Your goal –
Find the string "Aplica" in the entries and copy each line that has it.

Data under study –
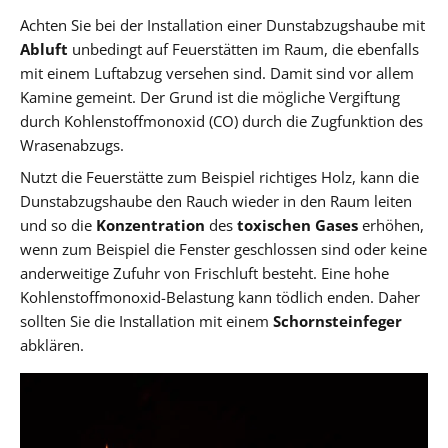
Achten Sie bei der Installation einer Dunstabzugshaube mit
Abluft
unbedingt auf Feuerstätten im Raum, die ebenfalls
mit einem Luftabzug versehen sind. Damit sind vor allem
Kamine gemeint. Der Grund ist die mögliche Vergiftung
durch Kohlenstoffmonoxid (CO) durch die Zugfunktion des
Wrasenabzugs.
Nutzt die Feuerstätte zum Beispiel richtiges Holz, kann die
Dunstabzugshaube den Rauch wieder in den Raum leiten
und so die
Konzentration
des
toxischen Gases
erhöhen,
wenn zum Beispiel die Fenster geschlossen sind oder keine
anderweitige Zufuhr von Frischluft besteht. Eine hohe
Kohlenstoffmonoxid-Belastung kann tödlich enden. Daher
sollten Sie die Installation mit einem
Schornsteinfeger
abklären.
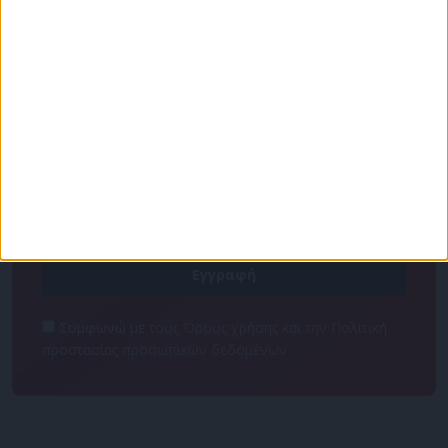
Για να ενημερώνεστε πάντα πρώτοι!
Κάνε εγγραφή στο Newsletter μας και απόκτησε
πρόσβαση στα νέα πριν από όλους τους άλλους.
NEWSLETTER
Συμφωνώ με τους Όρους χρήσης και την Πολιτική
προστασίας προσωπικών δεδομένων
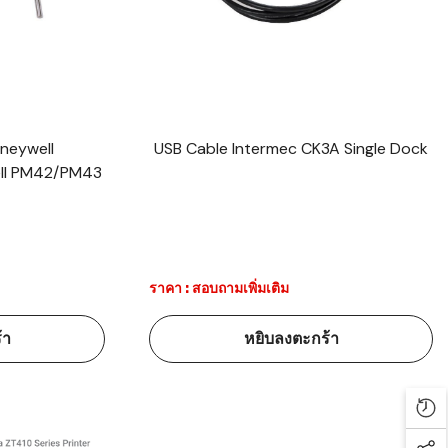
neywell
USB Cable Intermec CK3A Single Dock
ell PM42/PM43
ราคา : สอบถามเพิ่มเติม
้า
หยิบลงตะกร้า
Rec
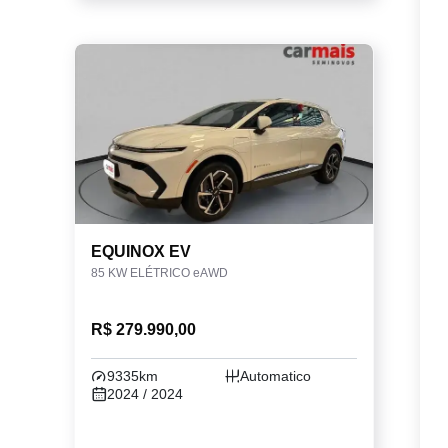
EQUINOX EV
85 KW ELÉTRICO eAWD
R$ 279.990,00
9335km
Automatico
2024 / 2024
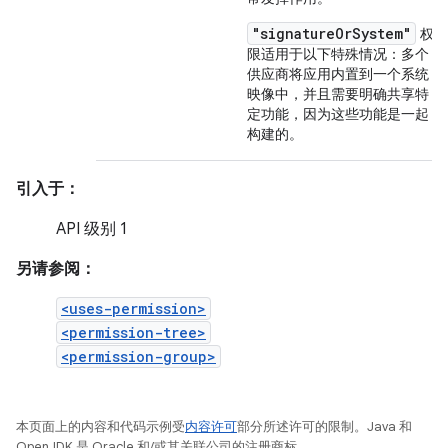
"signatureOrSystem"
权
限适用于以下特殊情况：多个
供应商将应用内置到一个系统
映像中，并且需要明确共享特
定功能，因为这些功能是一起
构建的。
引入于：
API 级别 1
另请参阅：
<uses-permission>
<permission-tree>
<permission-group>
本页面上的内容和代码示例受
内容许可
部分所述许可的限制。Java 和
OpenJDK 是 Oracle 和/或其关联公司的注册商标。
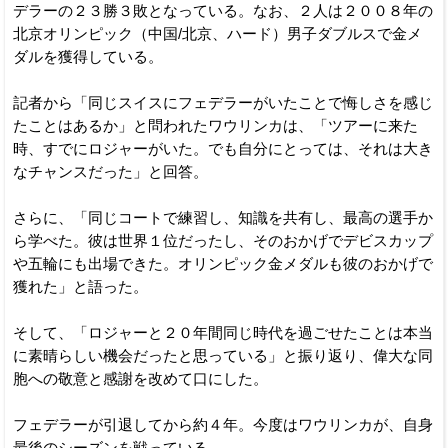
デラーの２３勝３敗となっている。なお、２人は２００８年の
北京オリンピック（中国/北京、ハード）男子ダブルスで金メ
ダルを獲得している。
記者から「同じスイスにフェデラーがいたことで悔しさを感じ
たことはあるか」と問われたワウリンカは、「ツアーに来た
時、すでにロジャーがいた。でも自分にとっては、それは大き
なチャンスだった」と回答。
さらに、「同じコートで練習し、知識を共有し、最高の選手か
ら学べた。彼は世界１位だったし、そのおかげでデビスカップ
や五輪にも出場できた。オリンピック金メダルも彼のおかげで
獲れた」と語った。
そして、「ロジャーと２０年間同じ時代を過ごせたことは本当
に素晴らしい機会だったと思っている」と振り返り、偉大な同
胞への敬意と感謝を改めて口にした。
フェデラーが引退してから約４年。今度はワウリンカが、自身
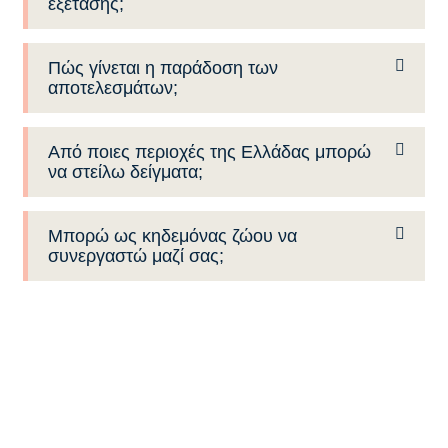
εξέτασης;
Πώς γίνεται η παράδοση των
αποτελεσμάτων;
Από ποιες περιοχές της Ελλάδας μπορώ
να στείλω δείγματα;
Μπορώ ως κηδεμόνας ζώου να
συνεργαστώ μαζί σας;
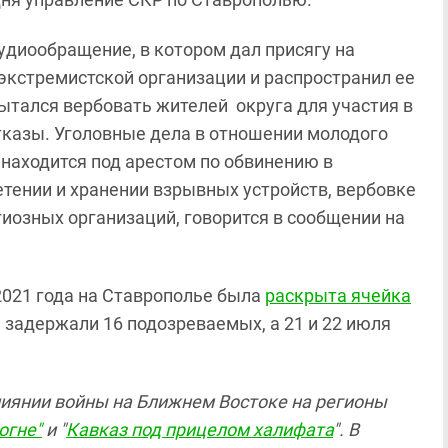
аудиообращение, в котором дал присягу на
экстремистской организации и распространил ее
пытался вербовать жителей округа для участия в
тказы. Уголовные дела в отношении молодого
 находится под арестом по обвинению в
етении и хранении взрывных устройств, вербовке
иозных организаций, говорится в сообщении на
 2021 года на Ставрополье была
раскрыта ячейка
 задержали 16 подозреваемых, а 21 и 22 июля
лиянии войны на Ближнем Востоке на регионы
огне"
и "
Кавказ под прицелом халифата
". В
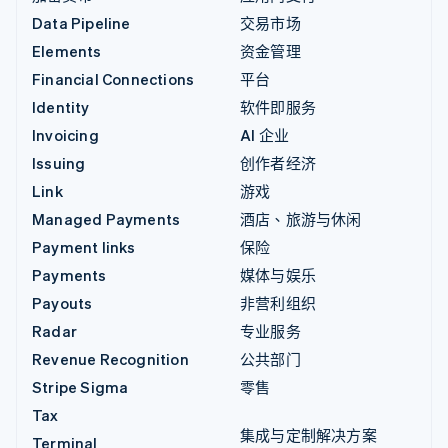
Data Pipeline
交易市场
Elements
资金管理
Financial Connections
平台
Identity
软件即服务
Invoicing
AI 企业
Issuing
创作者经济
Link
游戏
Managed Payments
酒店、旅游与休闲
Payment links
保险
Payments
媒体与娱乐
Payouts
非营利组织
Radar
专业服务
Revenue Recognition
公共部门
Stripe Sigma
零售
Tax
集成与定制解决方案
Terminal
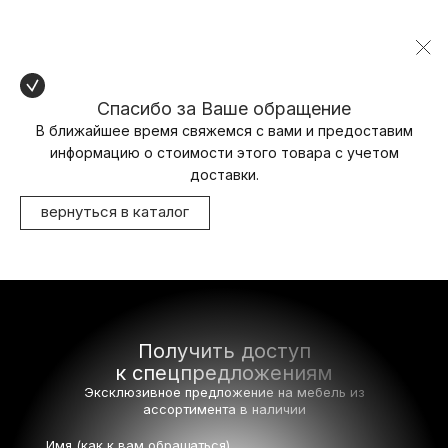
Спасибо за Ваше обращение
В ближайшее время свяжемся с вами и предоставим
информацию о стоимости этого товара с учетом
доставки.
вернуться в каталог
Получить доступ
к спецпредложениям
Эксклюзивное предложение на мебель
из
ассортимента в наличии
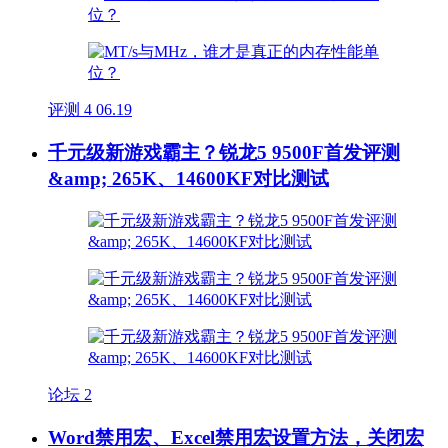
评测
4
06.19
千元级新游戏霸主？锐龙5 9500F首发评测
&amp; 265K、14600KF对比测试
论坛
2
Word禁用宏、Excel禁用宏设置方法，关闭宏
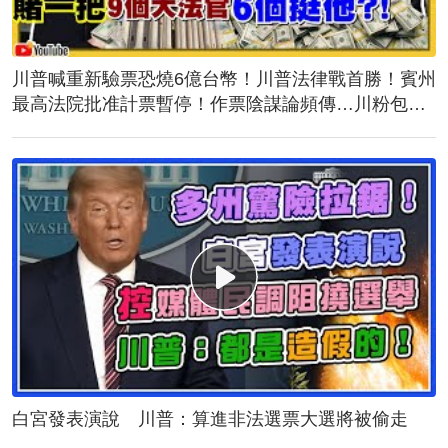
川普喊重新驗票恐燒6億台幣！川普法律戰首勝！賓州
最高法院批准計票暫停！作票陰謀論頻傳…川粉包圍
計票中心！誰說台灣駐美代表蕭美琴與民主黨不熟？
白宮發表演說 川普：算進非法選票大選將被偷走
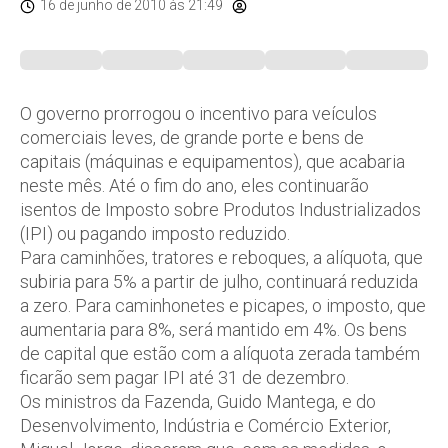
16 de junho de 2010
às 21:49
O governo prorrogou o incentivo para veículos
comerciais leves, de grande porte e bens de
capitais (máquinas e equipamentos), que acabaria
neste mês. Até o fim do ano, eles continuarão
isentos de Imposto sobre Produtos Industrializados
(IPI) ou pagando imposto reduzido.
Para caminhões, tratores e reboques, a alíquota, que
subiria para 5% a partir de julho, continuará reduzida
a zero. Para caminhonetes e picapes, o imposto, que
aumentaria para 8%, será mantido em 4%. Os bens
de capital que estão com a alíquota zerada também
ficarão sem pagar IPI até 31 de dezembro.
Os ministros da Fazenda, Guido Mantega, e do
Desenvolvimento, Indústria e Comércio Exterior,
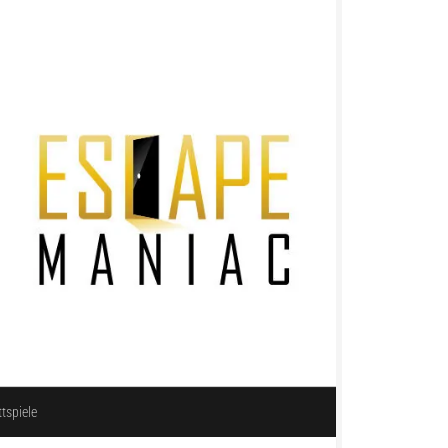
ttspiele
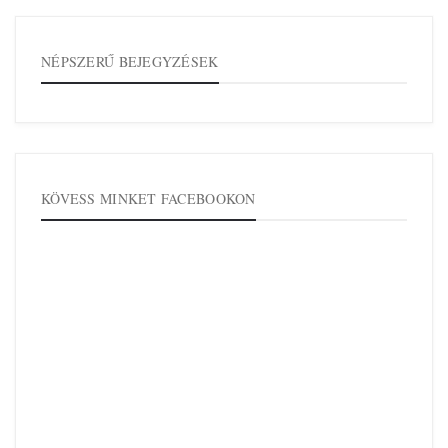
NÉPSZERŰ BEJEGYZÉSEK
KÖVESS MINKET FACEBOOKON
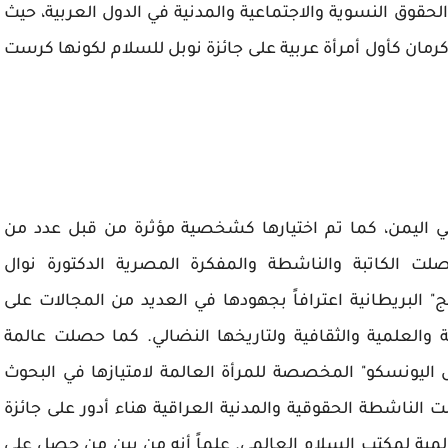
لحقوق النسوية والاجتماعية والمدنية في الدول العربية، حيث
مان كأول أمرأة عربية على جائزة نوبل للسلام لكونها كرست
ي اليمن، كما تم اختيارها كشخصية مؤثرة من قبل عدد من
لت الكاتبة والناشطة والمفكرة المصرية الدكتورة نوال
لبريطانية اعترافاً بجهودها في العديد من المجالات على
والعلمية والثقافية ولتاريخها النضالي. كما حصلت عالمة
ال اليونسكو" المخصصة للمرأة العالمة لامتيازها في البحوث
 الناشطة الحقوقية والمدنية العراقية هناء أدور على جائزة
المية لمكتب السلام العالمي. علماً أنه من بين من حصل على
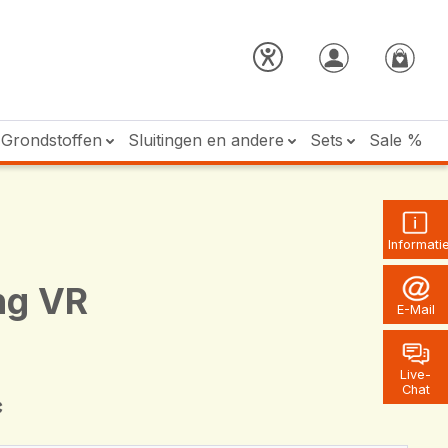
Grondstoffen
Sluitingen en andere
Sets
Sale %
Informati
ng VR
E-Mail
Live-
Chat
*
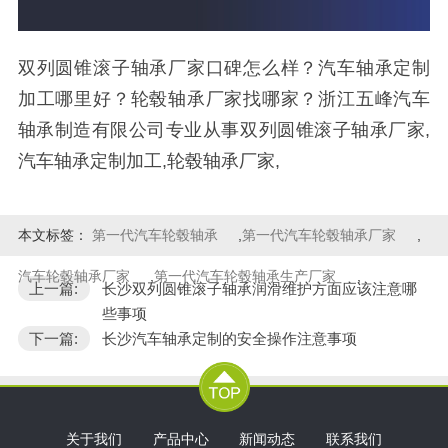
双列圆锥滚子轴承厂家口碑怎么样？汽车轴承定制
加工哪里好？轮毂轴承厂家找哪家？浙江五峰汽车
轴承制造有限公司专业从事双列圆锥滚子轴承厂家,
汽车轴承定制加工,轮毂轴承厂家,
本文标签：
第一代汽车轮毂轴承
,
第一代汽车轮毂轴承厂家
,
汽车轮毂轴承厂家
,
第一代汽车轮毂轴承生产厂家
,
上一篇:
长沙双列圆锥滚子轴承润滑维护方面应该注意哪
些事项
下一篇:
长沙汽车轴承定制的安全操作注意事项
关于我们
产品中心
新闻动态
联系我们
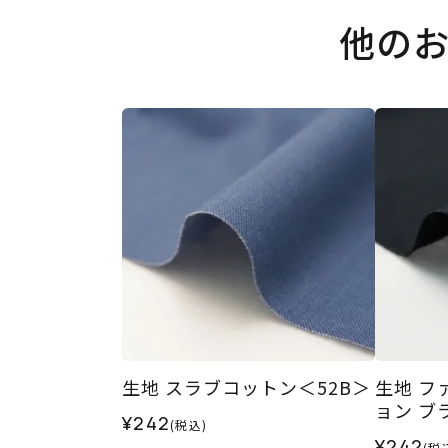
他の
生地 スラブコットン＜52B＞
生地 フ
ョン ブ
¥242
(税込)
¥242
(税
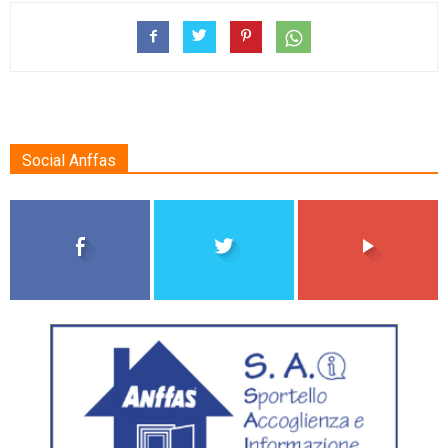
Social Anffas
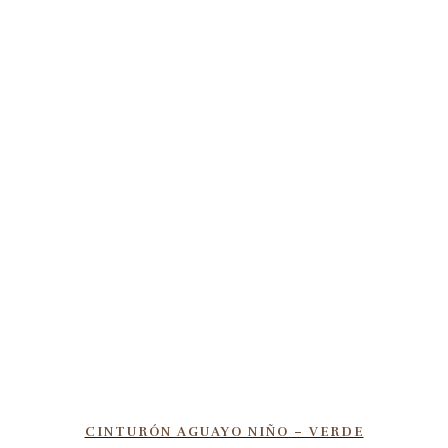
CINTURÓN AGUAYO NIÑO – VERDE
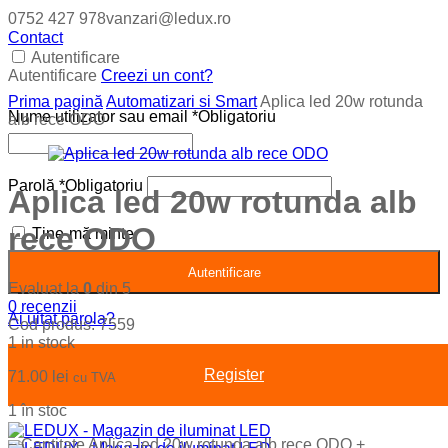
0752 427 978
vanzari@ledux.ro
Contact
Autentificare
Autentificare
Creezi un cont?
Prima pagină
Automatizari si Smart
Aplica led 20w rotunda
Nume utilizator sau email
*
Obligatoriu
alb rece ODO
Parolă
*
Obligatoriu
Aplica led 20w rotunda alb
rece ODO
Ține-mă minte
Autentificare
Evaluat la
0
din 5
0
recenzii
Ai uitat parola?
Cod produs:
7559
1 in stock
Register
71.00
lei
cu TVA
1 în stoc
−
Cantitate Aplica led 20w rotunda alb rece ODO
+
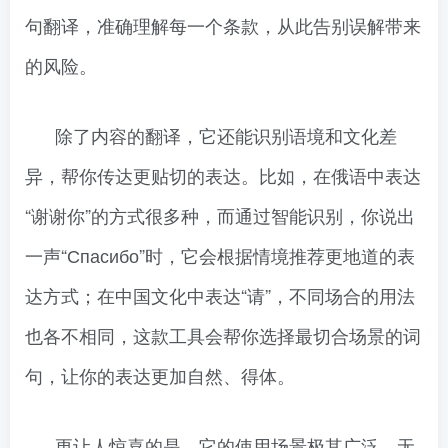
句翻译，准确理解每一个条款，从此告别误解带来
的风险。
除了内容的翻译，它还能识别语境和文化差
异，帮你传达更贴切的表达。比如，在俄语中表达
“谢谢你”的方式很多种，而通过智能识别，你说出
一声“Спасибо”时，它会根据情境推荐更地道的表
达方式；在中国文化中表达“请”，不同场合的用法
也各不相同，这款工具会帮你选择最切合场景的词
句，让你的表达更加自然、得体。
更让人惊喜的是，它的使用场景极其广泛。无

Output below –
Aplica led 20w rotunda
Aplica led 20w rotunda alb
Cantitate Aplica led 20w rotunda alb rece ODO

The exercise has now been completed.